According to a United Nations report, globally, the population aged 65 and over is growing faster than all other age groups. A study by Plum titled "Health Report of Corporate India 2023" states that India has one of the highest medical inflation rate of 14% in Asia (as of 2021) and over 71% of Indians pay for a majority of their healthcare expenses out of their pocket.

Thus, investors should plan their accumulation as well as withdrawal strategy factoring in the risk of increasing life expectancy as mentioned before, inflation, and rising healthcare costs.

PGIM’s research shows that a prolonged period of higher inflation has important implications for investor outcomes. Strategic allocations like a 60/40 split between equities and nominal bonds have historically delivered lower real returns in periods of elevated inflation. Investors should consider larger allocations to asset classes with a positive exposure to inflation, such as commodities and real estate, given their historical strength in high-inflation environments. Real assets with a positive exposure to inflation could potentially help investors better position their portfolios for meaningfully improved outcomes.

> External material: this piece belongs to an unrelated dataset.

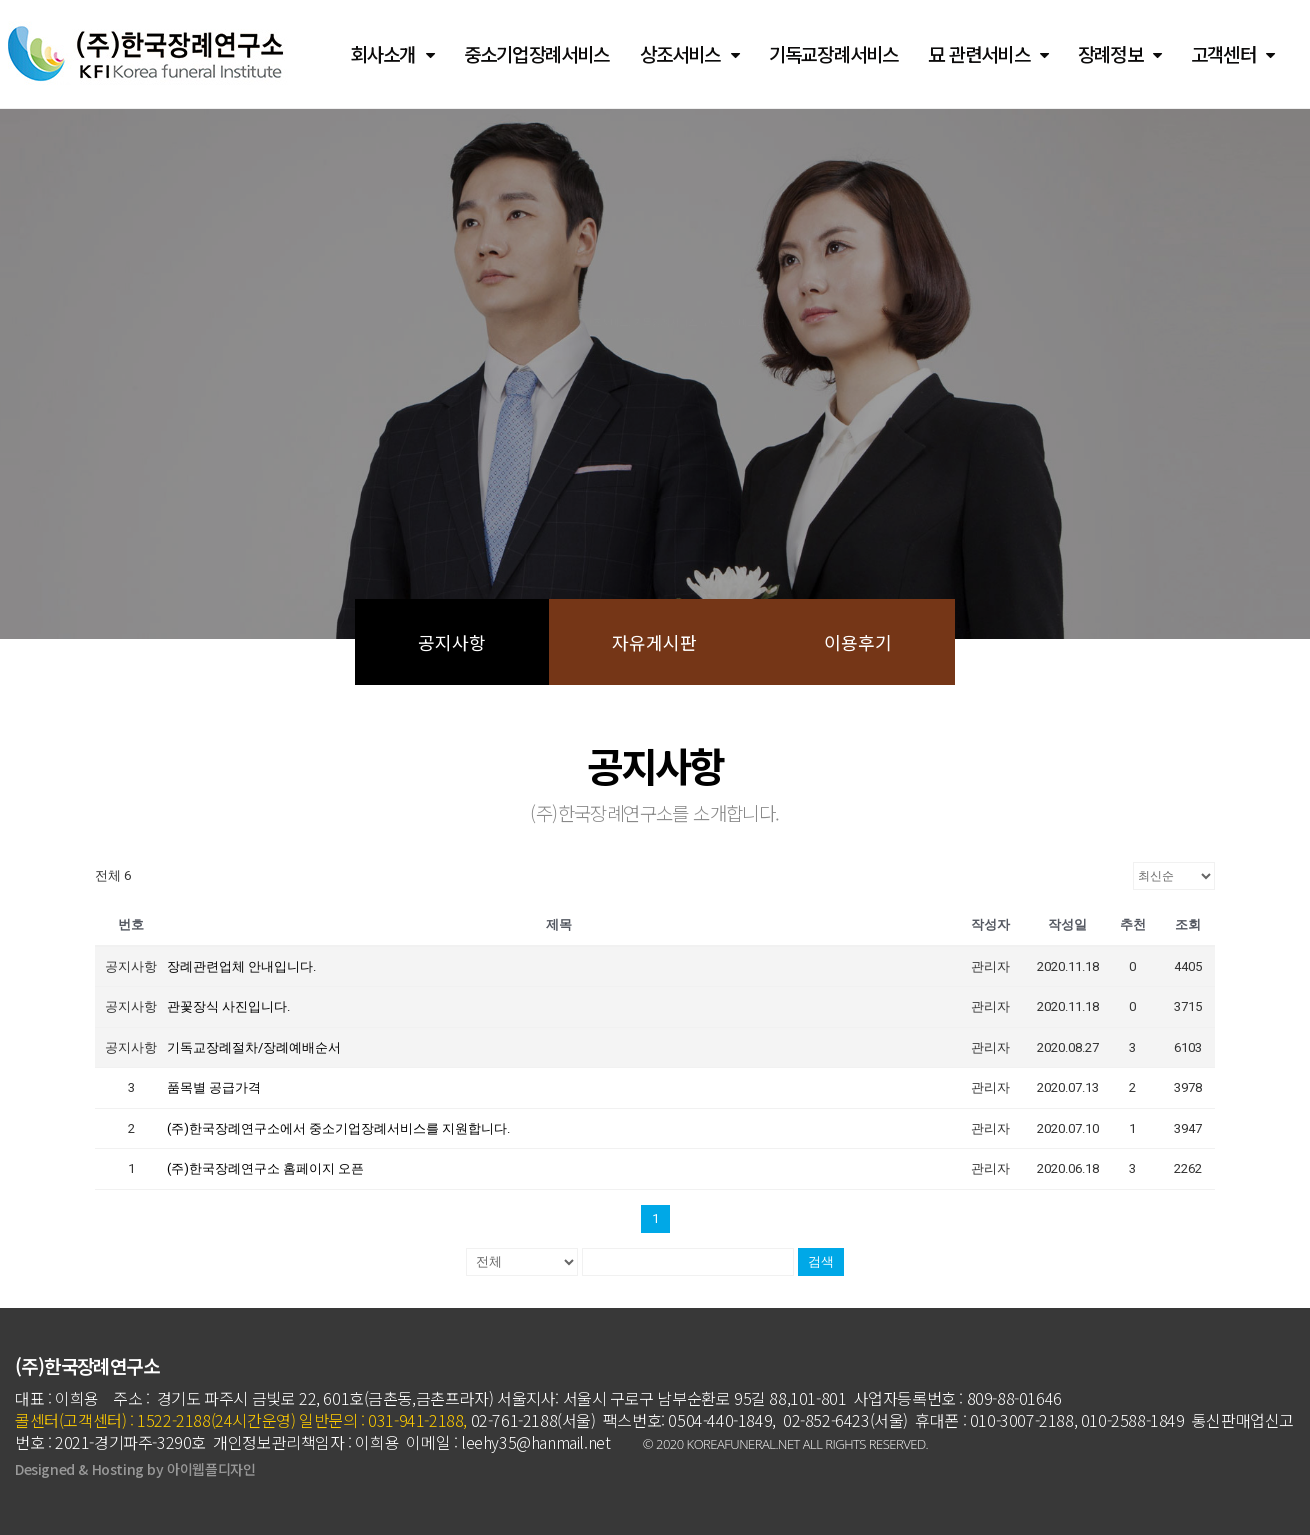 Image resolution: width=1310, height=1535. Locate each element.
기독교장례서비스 (834, 53)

According to the survey, what was the major cause of apprehension amongst investors with respect to their retirement?

Compared to 2020 survey results, Indians have started worrying more about external events (+47% from 2020 survey) like inflation, economic slowdown and stability of job & income and the unexpected events (+21% from 2020 survey) like hospitalization/incurring medical expenses, critical or terminal illness and loss of income due to recession or natural calamity, which seem to motivate them to plan for retirement. The percentages remain consistent with 2020 survey results for the ‘expected’ events category.

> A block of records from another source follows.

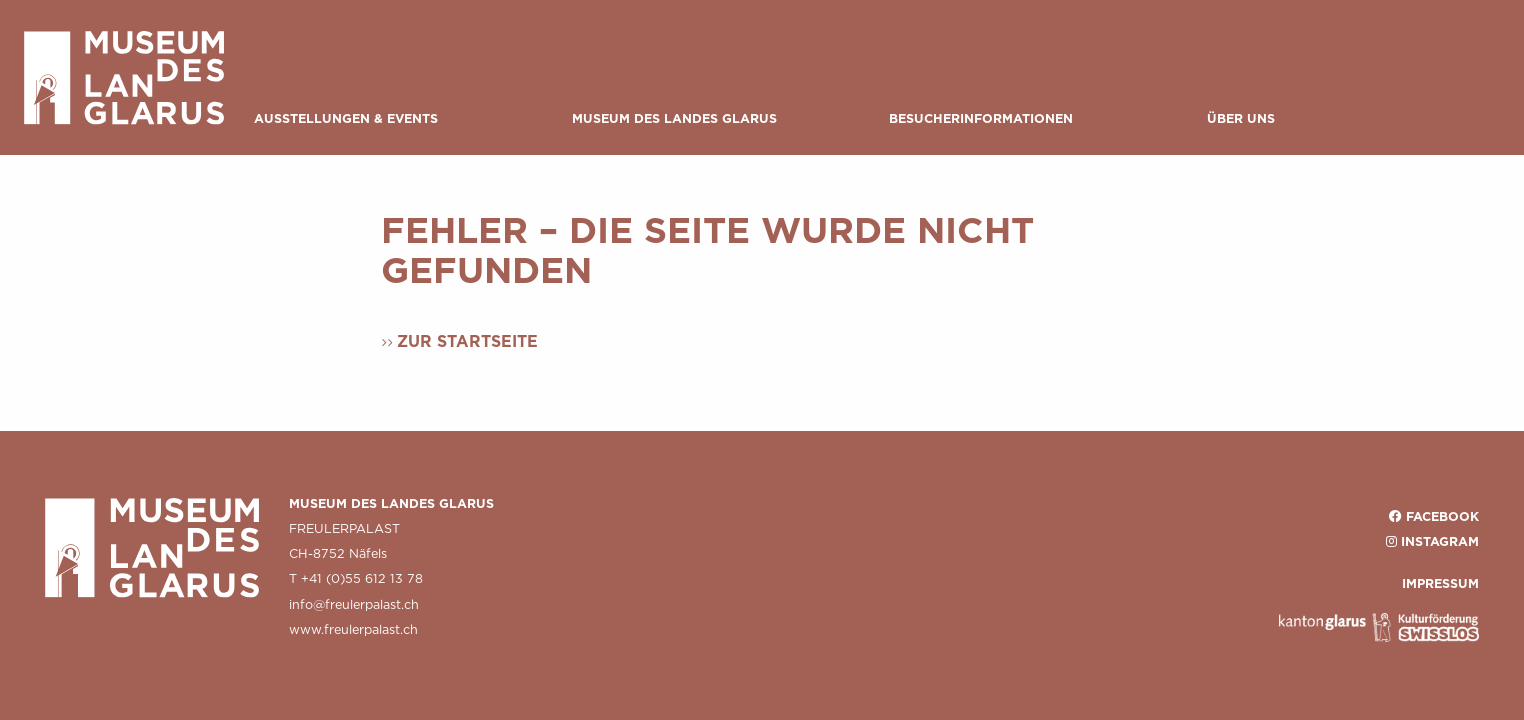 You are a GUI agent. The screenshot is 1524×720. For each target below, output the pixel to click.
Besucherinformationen (981, 118)
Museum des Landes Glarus (674, 118)
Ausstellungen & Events (346, 118)
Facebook (1442, 516)
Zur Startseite (467, 341)
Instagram (1440, 541)
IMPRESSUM (1440, 583)
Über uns (1241, 118)
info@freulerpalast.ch (354, 604)
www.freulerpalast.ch (353, 629) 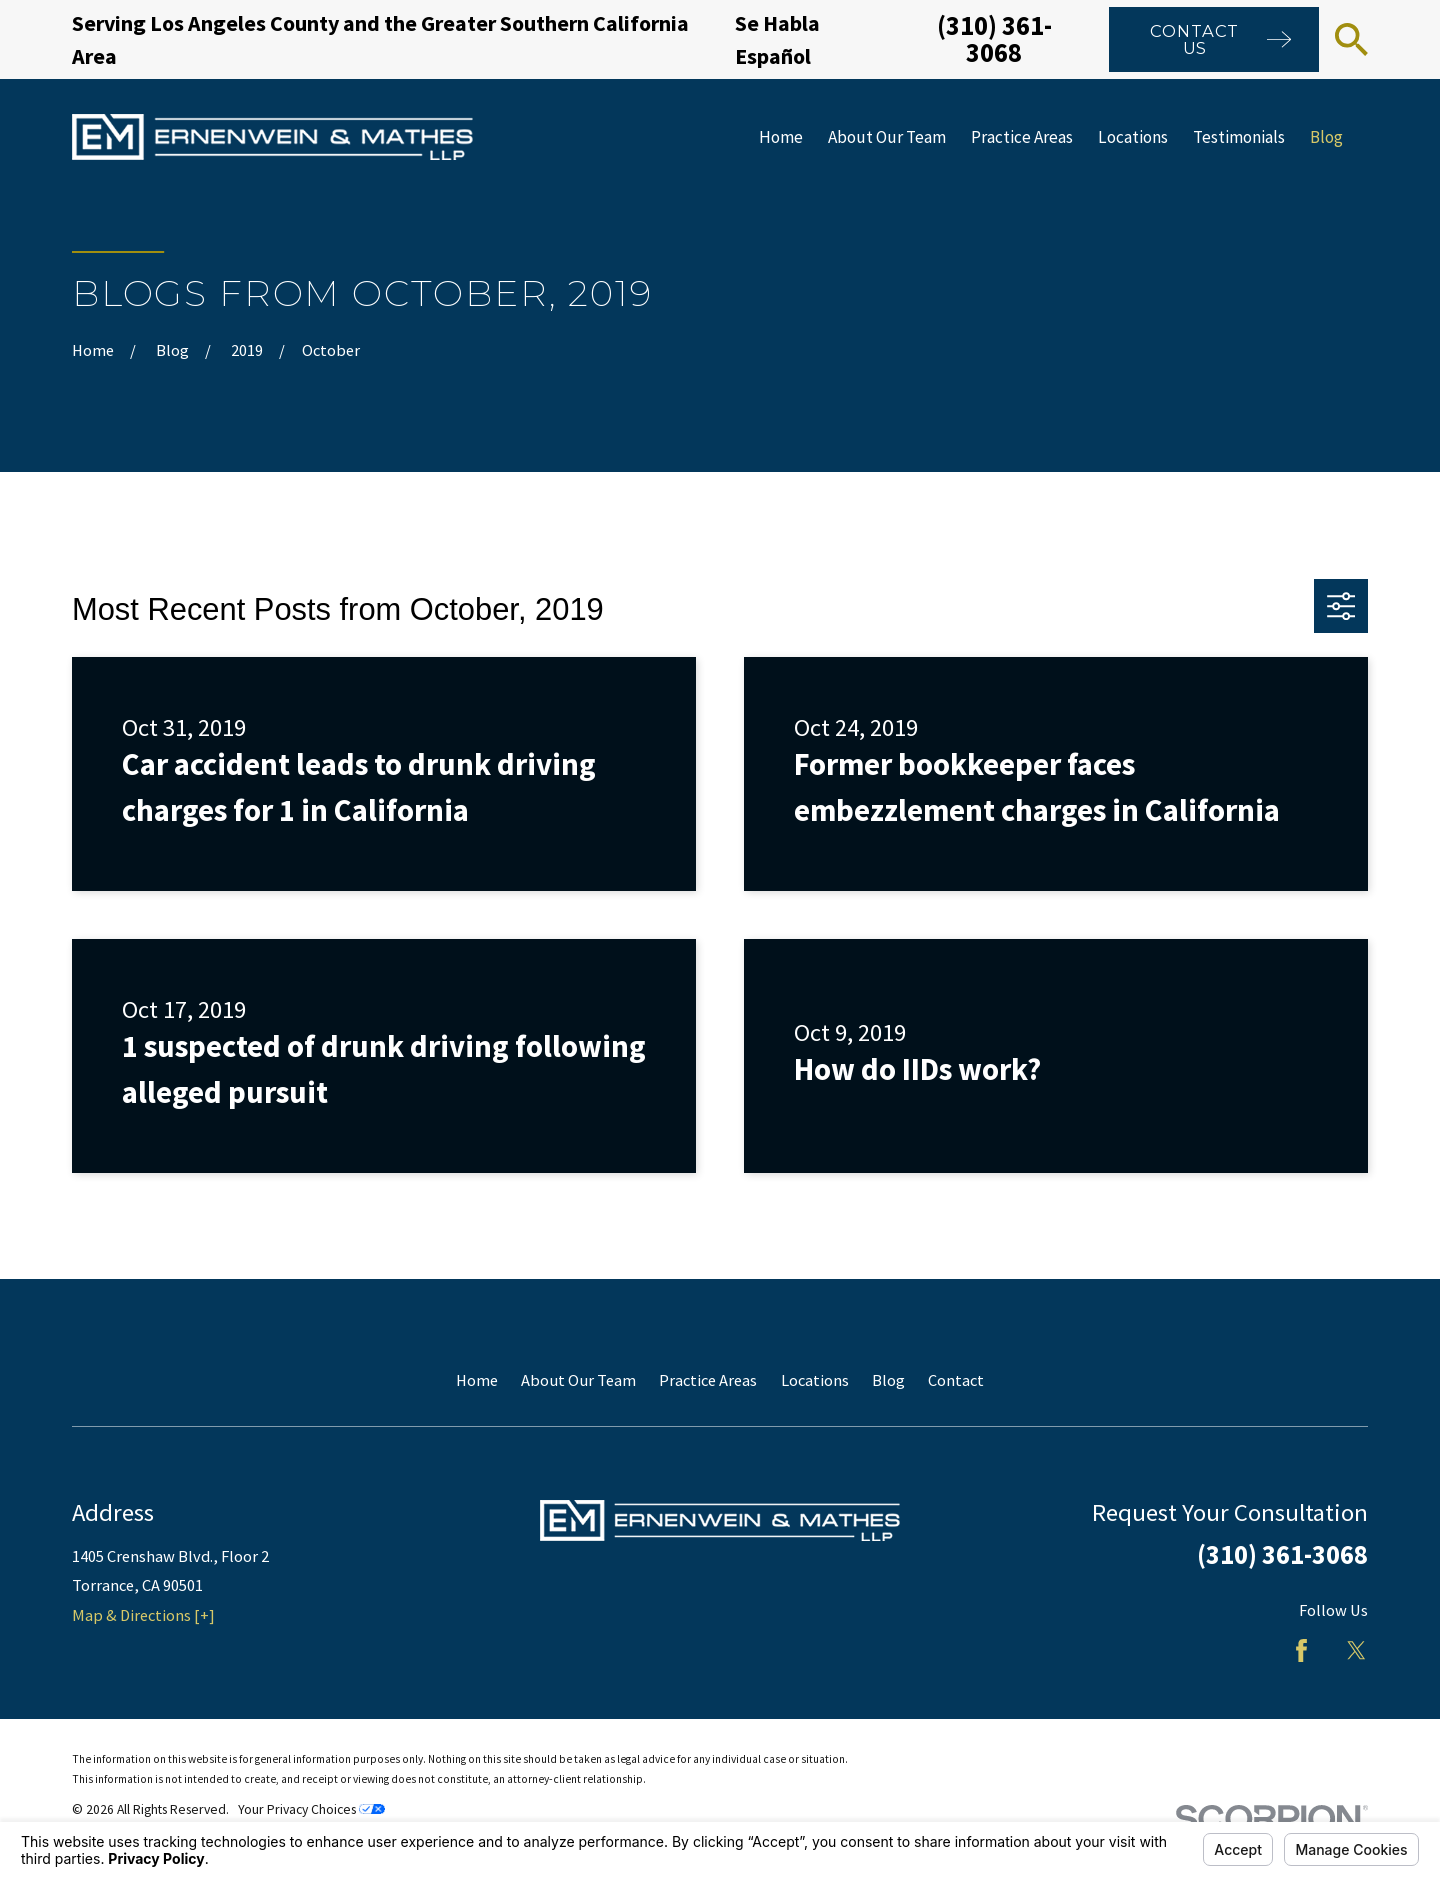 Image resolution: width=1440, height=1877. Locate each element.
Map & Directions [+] (143, 1615)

The results point to the recent macro-economic changes making people worry about loss of job or income due to recently seen recession; on the other hand how pandemic has impacted peoples’ thought processes, financial preferences and decision-making. This led them to worry about sudden, unexpected heavy hospitalization or loss of earning member of the family. Future surveys will tell if this trend holds or is a temporary one.

The survey found that respondents from metro (77%), self-employed professionals (83%) & those with a monthly income up to 50k (78%) are significantly worried about the unexpected aspects while planning for retirement.

The survey found some interesting insights on the qualities investors look for from their advisor/MFD. Can you share these findings?

In the era of information overload, investors are looking for a skilled advisor who can sift information from noise and provide them bespoke solutions all under one roof. This was evident in the survey, where 3 in 4 respondents mentioned awareness of current market & knowledge of various financial products are to be the top qualities they look for in a financial advisor followed by being always accessible. Further, Indians are looking for advisors who offer multiple products/services under one roof.

*Complete statements are “Good Professional (in terms of timeliness, grooming, knowledge and servicing)” and “Provide Multiple financial services (provided for services such as mutual funds, shares/ stocks, tax filing, loans, health & life insurance etc.)”

What aspect of managing money by an advisor do investors value the most?

The survey found that getting better returns (Driven by Metro, Females and those with a monthly income of 20K-50K) is the most important aspect that investors value if they take advisory services, followed by reducing workload of managing money. The percentage of respondents who want others to manage their money to reduce their workload on managing money has almost doubled to 54% in 2023 from 24% in 2020.